The OFS route will help private equity players to offload their stake without depending on promoters. In the long term, this would help private equity players and may lead to bigger investments through this route.

“We believe increase in the minimum public shareholding norms in PSUs was the biggest announcement by Sebi on Thursday. It will reduce the discrimination in regulations between private firms and PSUs. The OFS norms are made more effective. The IPO market too will get a boost as the dilution requirement has been lowered,” said Sudip Bandyopadhyay, CEO and MD at Destimoney Securities.

Girish Nadkarni, MD at Motilal Oswal Investment Banking said, “The proposed changes in the IPO norms are extremely welcome. Raising the limit for anchor investors will provide them a larger book and lead to greater certainty for the issuer in terms of issue closure.

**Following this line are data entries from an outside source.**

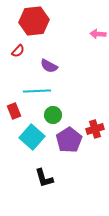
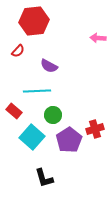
pink arrow: moved 4 px down
red rectangle: rotated 28 degrees counterclockwise
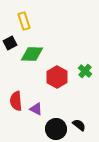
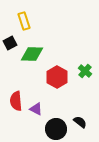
black semicircle: moved 1 px right, 3 px up
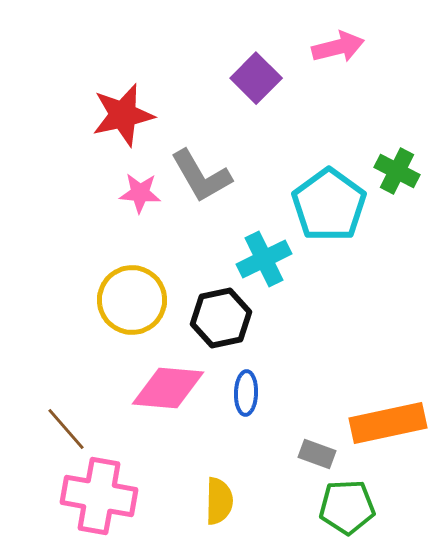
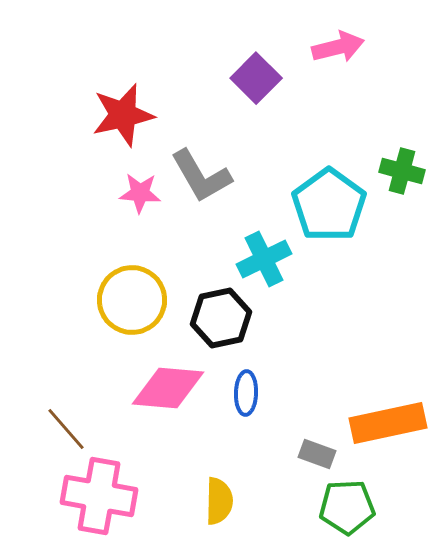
green cross: moved 5 px right; rotated 12 degrees counterclockwise
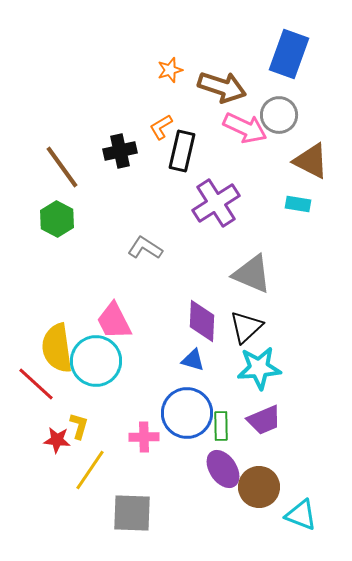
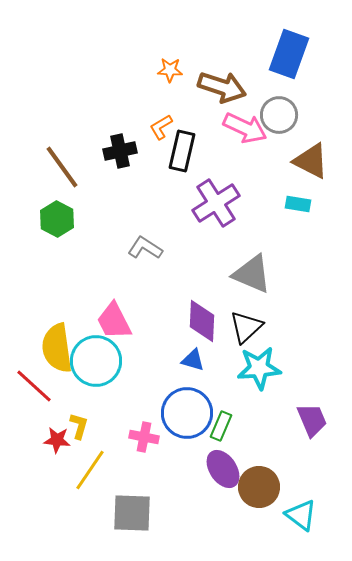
orange star: rotated 20 degrees clockwise
red line: moved 2 px left, 2 px down
purple trapezoid: moved 48 px right; rotated 90 degrees counterclockwise
green rectangle: rotated 24 degrees clockwise
pink cross: rotated 12 degrees clockwise
cyan triangle: rotated 16 degrees clockwise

Also, with the relaxation in the OFS rules, we would see more private equity funds using this facility to exit their holdings in a transparent manner.”

“On the whole, we will see a strong revival in the equity market across products,” he added.

By June 3, 2013, all private sector promoters, barring a handful, had pared their stakes to a maximum of 75 per cent, according to the minimum public shareholding norms for private players, using either OFS or IPP routes. Some even floated follow on public offers to lower their stake.

PSUs firms, on the other hand, were only required to shed their stakes to the maximum of 90 per cent by August 8, 2013. A higher level of government stake in the PSUs and resultant lower volumes, made trading in these stocks difficult.

Last year, MMTC came up with an OFS to offload nearly 10 per cent stake at a discount of 73 per cent to the prevailing price. This lead to its stock price crashing heavily. Investors were unable to estimate the fair value of the stock until the OFS was announced, as its free-float stock was very low. The stock that once traded at Rs 1,800 apiece in 2010, is hovering around Rs 97 apiece, at present.

MMTC, mining firm Nevyeli Lignite, Hindustan Copper and SBI associate State Bank of Mysore are some of the PSUs where government holding is 90 per cent as on March 31.

The proposed regulations on employees stock options intend to address issues regarding composition of trusts, facilitate secondary market acquisitions, enhanced disclosures and better enforceability, the Seri statement said. The regulations cover employee benefit schemes, which deal in shares of the company, in addition to ESOS and ESPS. Such schemes would also be permitted to acquire shares from secondary market under certain conditions so as to avoid forced dilution of capital and to be in line with international practice.

The conditions include requirement of shareholders' approval through special resolution for undertaking secondary market acquisitions and a limit of 10 per cent of the assets held by general employee benefit schemes other than ESOS type of schemes.